# [WHAT IS EXPECTED]
For each line of the data below that contains "Calculator", return that line.

# [SUPPLIED MATERIAL]
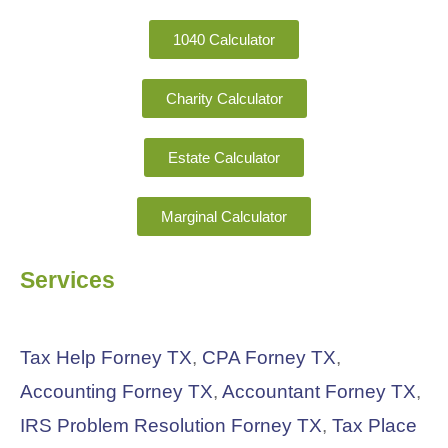
1040 Calculator
Charity Calculator
Estate Calculator
Marginal Calculator
Services
Tax Help Forney TX
,
CPA Forney TX
,
Accounting Forney TX
,
Accountant Forney TX
,
IRS Problem Resolution Forney TX
,
Tax Place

# [OUTPUT BELOW]
1040 Calculator
Charity Calculator
Estate Calculator
Marginal Calculator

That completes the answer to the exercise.